Any inquiry would show the townspeople consider the idea, a huge waste of money when it will do nothing to help us oldies to cross at the shopping centre.
Some business owners won't agree but they are likely to be ones who have bought other businesses and closed them down.
Well, it's time now to get those businesses open again and more people living at Campbell Town by moving the highway east or west. Doesn't matter.
Bill Chugg, Campbell Town.
LGH thank you
OVER the past 18 months to two years, due to chronic lung disease, I have required services from the following: Scottsdale Hospital, Tasmanian Ambulance, Launceston General Hospital, Accident and Emergency, Pulmonary Rehabilitation, LGH staff, palliative care, community nurses and district nurses.
I would like to express my gratitude for the wonderful treatment, care and assistance that I have received. Both my wife, Ann-Maree, and I cannot speak highly enough about the staff who work for these services.
We both appreciate the kindness, sensitivity and empathy that has been shown to us over this period. Our support from family, friends and the local community at Bridport and Scottsdale has been overwhelming and very much appreciated. Many thanks to every one of you. Best wishes and may 2020 be all you could wish for.
Paul O' Keefe, Bridport.
Pill Testing Nonsense
IT was great that the Falls Festival attracted thousands of young people, none of whom overdosed on drugs. No doubt if pill testing had been there that would be credited with the result. About 1 per cent of fatal overdoses occur at festivals which means 99 per cent occur in the community.
Pill testing is normalising drug-taking and no doubt many who have a drug tested as OK (as much as any drug can be) will be encouraged to continue taking that drug, even though it may be a different quality.
How many of the 99 per cent had drugs tested and then overdosed later? The only safe measure is to refrain from taking any drugs. No government has been able to legislate away stupidity if they could just think how road deaths, smoking and drinking to excess could be more than halved.
Graeme Barwick, Riverside.
Please Give Generously
AFTER watching the local TV news on the bushfires on the mainland, I was appalled by the destruction incurred.
I am imploring the residents of Tasmania to donate to the bushfire appeal via the Red Cross or Salvation Army.
Let's alleviate the suffering and hardship of all those who have lost their homes and livelihood in these disastrous fires.
Please give generously.
Brian Habner, Kings Meadows.
Fire Management
AWARD-WINNING author, Richard Flanagan has lambasted the Liberals for their lack of action in presiding over the dying Great Barrier Reef and the firestorm that is ravaging multiple state landscapes, townships and causing the decimation of many animal and plant species. Liberal stalwart Eric Abetz refutes Flanagan's description of the fires, instead likening the wildfires to be a common event and that Captain Cook's view of Bay of Fires is proof of that.
What the explorers saw along the Bay of Fires, also known as larapuna, was a series of small fires of communication between tribes and the traditional burning of hunting grounds.
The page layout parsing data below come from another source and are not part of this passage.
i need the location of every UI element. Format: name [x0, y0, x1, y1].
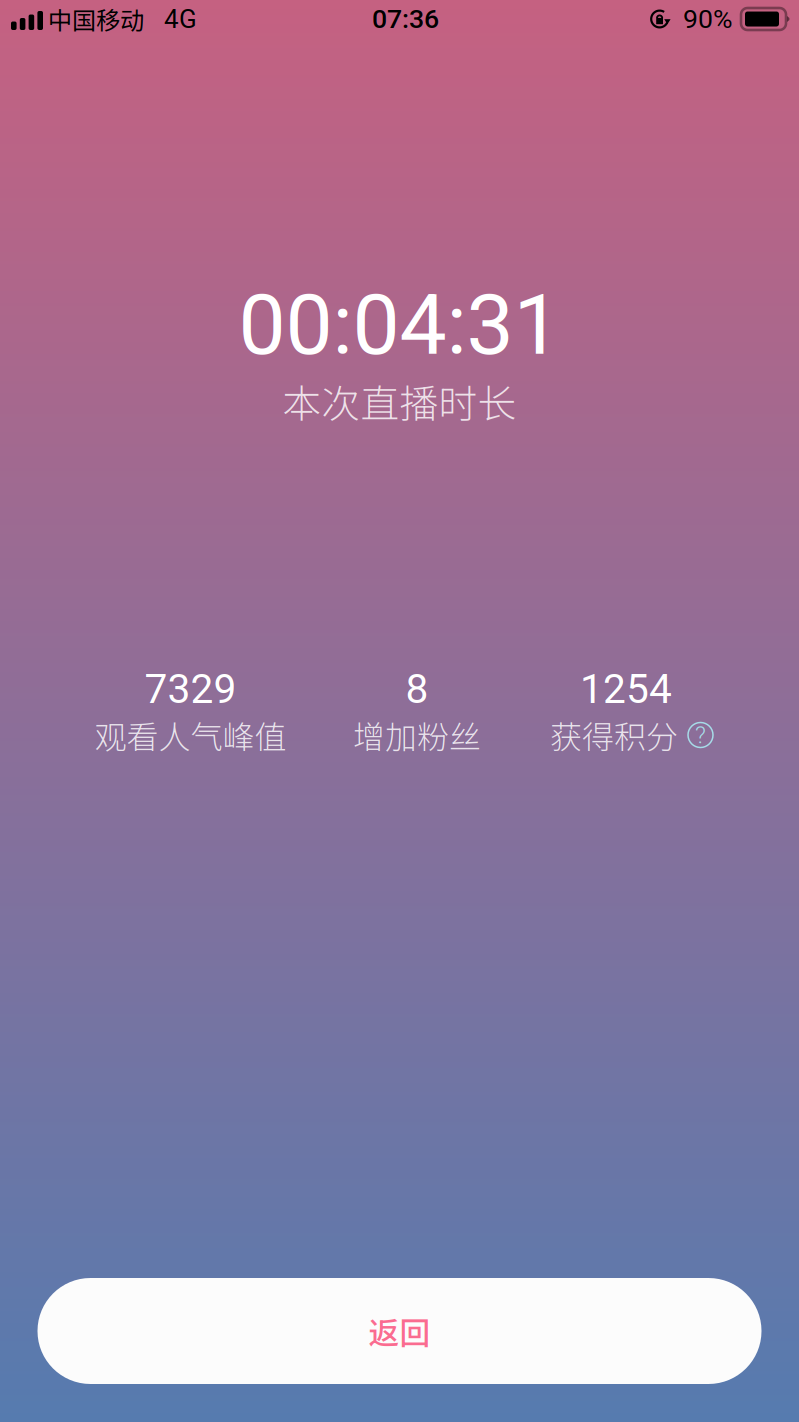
staticText: 返回	[368, 1309, 430, 1353]
staticText: 07:36	[372, 3, 439, 35]
staticText: 1254	[580, 665, 672, 713]
staticText: 本次直播时长	[282, 373, 516, 429]
staticText: 7329	[144, 665, 236, 713]
staticText: 观看人气峰值	[94, 712, 286, 758]
staticText: 4G	[164, 4, 197, 34]
staticText: 8	[406, 665, 428, 713]
staticText: 增加粉丝	[353, 712, 481, 758]
staticText: ?	[695, 721, 706, 749]
button[interactable]: 返回	[38, 1278, 762, 1384]
staticText: 90%	[683, 3, 733, 35]
staticText: 获得积分	[550, 712, 678, 758]
button[interactable]: 关于获得积分	[688, 722, 713, 748]
staticText: 00:04:31	[238, 276, 560, 374]
staticText: 中国移动	[48, 1, 144, 36]
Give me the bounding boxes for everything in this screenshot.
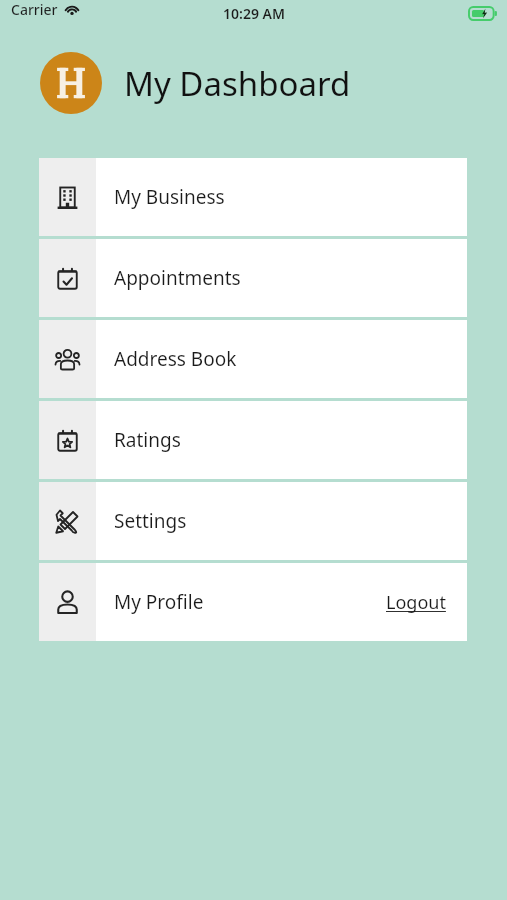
staticText: 10:29 AM — [223, 4, 285, 23]
button[interactable]: Ratings — [39, 401, 467, 479]
staticText: Settings — [114, 508, 187, 534]
staticText: Logout — [386, 590, 446, 615]
button[interactable]: Settings — [39, 482, 467, 560]
staticText: My Profile — [114, 589, 204, 615]
button[interactable]: Address Book — [39, 320, 467, 398]
button[interactable]: My Profile — [39, 563, 467, 641]
staticText: Carrier — [11, 0, 58, 19]
button[interactable]: Logout — [384, 588, 448, 617]
staticText: Address Book — [114, 346, 237, 372]
staticText: My Dashboard — [124, 61, 351, 106]
button[interactable]: My Business — [39, 158, 467, 236]
staticText: My Business — [114, 184, 225, 210]
staticText: Appointments — [114, 265, 241, 291]
button[interactable]: Appointments — [39, 239, 467, 317]
staticText: Ratings — [114, 427, 181, 453]
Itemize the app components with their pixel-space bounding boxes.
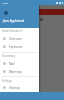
- button[interactable]: Mail: [0, 60, 39, 67]
- button[interactable]: Warnings: [0, 68, 39, 75]
- staticText: 12:30: [2, 1, 9, 4]
- staticText: Radio Standard 1: [2, 29, 23, 33]
- staticText: Jane Appleseed: [3, 19, 25, 23]
- staticText: Secondary: [2, 54, 15, 58]
- staticText: Overview: [9, 37, 22, 41]
- button[interactable]: Payments: [0, 43, 39, 50]
- staticText: Mail: [9, 62, 15, 66]
- button[interactable]: Overview: [0, 35, 39, 42]
- button[interactable]: Settings: [0, 84, 39, 91]
- staticText: Settings: [2, 79, 12, 83]
- staticText: Settings: [9, 86, 20, 90]
- staticText: Payments: [9, 45, 23, 49]
- staticText: Warnings: [9, 70, 22, 74]
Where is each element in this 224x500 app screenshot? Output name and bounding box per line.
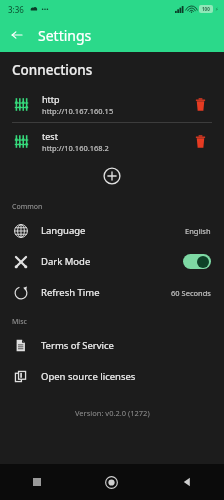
button[interactable]: Refresh Time: [0, 277, 224, 308]
staticText: English: [185, 226, 211, 236]
staticText: Refresh Time: [41, 286, 171, 299]
button[interactable]: Dark Mode: [0, 246, 224, 277]
staticText: Connections: [12, 61, 93, 79]
staticText: Language: [41, 224, 185, 237]
staticText: Open source licenses: [41, 370, 211, 383]
button[interactable]: Delete http: [188, 92, 212, 116]
staticText: Version: v0.2.0 (1272): [75, 408, 150, 418]
button[interactable]: Home: [74, 464, 149, 500]
button[interactable]: Dark Mode toggle: [183, 254, 211, 269]
staticText: test: [42, 130, 58, 142]
button[interactable]: Open source licenses: [0, 361, 224, 392]
staticText: ⚡: [215, 6, 219, 12]
button[interactable]: http: [0, 86, 224, 122]
button[interactable]: Delete test: [188, 129, 212, 153]
staticText: Settings: [38, 26, 92, 45]
button[interactable]: Language: [0, 215, 224, 246]
button[interactable]: Back: [149, 464, 224, 500]
button[interactable]: Add connection: [99, 163, 125, 189]
staticText: 100: [202, 6, 210, 12]
staticText: 3:36: [8, 4, 24, 15]
button[interactable]: Recents: [0, 464, 74, 500]
staticText: 60 Seconds: [171, 288, 211, 298]
staticText: Dark Mode: [41, 255, 183, 268]
staticText: Common: [12, 202, 43, 212]
staticText: http://10.160.168.2: [42, 143, 109, 153]
button[interactable]: Back: [4, 22, 30, 48]
staticText: Misc: [12, 317, 27, 327]
staticText: http: [42, 93, 60, 105]
button[interactable]: test: [0, 123, 224, 159]
staticText: Terms of Service: [41, 339, 211, 352]
button[interactable]: Terms of Service: [0, 330, 224, 361]
staticText: http://10.167.160.15: [42, 106, 114, 116]
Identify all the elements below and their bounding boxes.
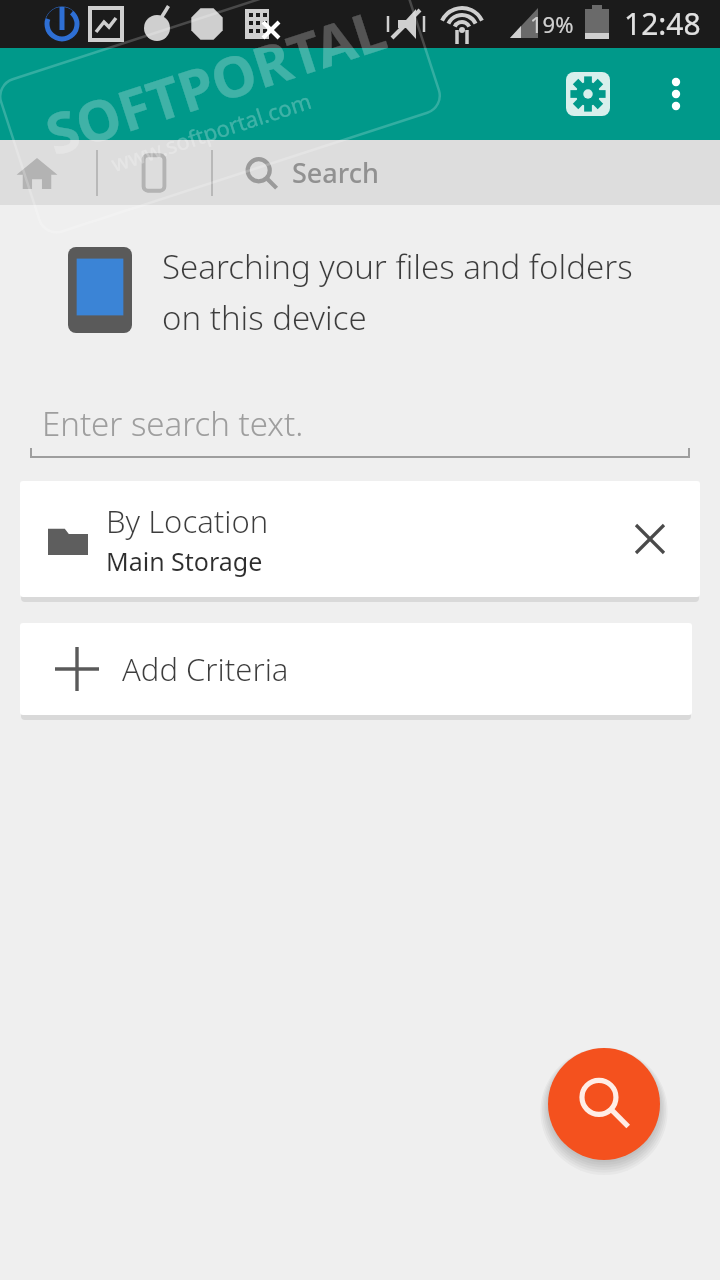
button[interactable]: Enter search text. [30,395,690,459]
button[interactable]: Home [6,142,68,204]
staticText: Main Storage [106,544,263,578]
staticText: By Location [106,500,269,542]
button[interactable]: By Location [20,481,700,597]
staticText: Enter search text. [42,401,304,446]
staticText: Searching your files and folders [162,244,633,289]
staticText: on this device [162,295,367,340]
staticText: www.softportal.com [107,85,315,178]
staticText: 19% [530,9,574,39]
button[interactable]: Search [548,1048,660,1160]
button[interactable]: Device [128,147,180,199]
staticText: SOFTPORTAL [36,0,395,171]
staticText: 12:48 [624,3,701,44]
button[interactable]: More options [654,72,698,116]
staticText: Add Criteria [122,648,289,690]
button[interactable]: Settings [566,72,610,116]
staticText: Search [292,154,379,191]
button[interactable]: Remove criteria [622,511,678,567]
button[interactable]: Search [238,140,488,205]
button[interactable]: Add Criteria [20,623,692,715]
A lot can be learnt from the old ways of fire management.
Graeme Gardner, Launceston.
Arsonist Statistics
RECENT data indicates that 87 per cent of bushfires are man made the vast majority of these attributed to arsonists.
Maybe this moronic behaviour can also be blamed on climate change.
John Cullen, Prospect Vale.
Australian Sadness
TOO many tears.
Not enough rain.
Donna Bain, Longford.
Morrison Struggles
Prime Minister Scott Morrison is struggling in a situation of a natural disaster where spin and manufactured situations are replaced with unpredictable loss of life and property that requires leadership and humanitarian reciprocity.
Premiers Dan Andrews and Gladys Berejiklian, of Victoria and New South Wales, are displaying innate leadership skills, whereby the baffled Australian Prime Minister finds and Australian emergency one of a perplexity that can't be stage-managed.
Also, his Emergency Services Minister David Elliott has taken leave for a holiday in Europe, while Australia burns.
Kenneth Gregson, Swansea.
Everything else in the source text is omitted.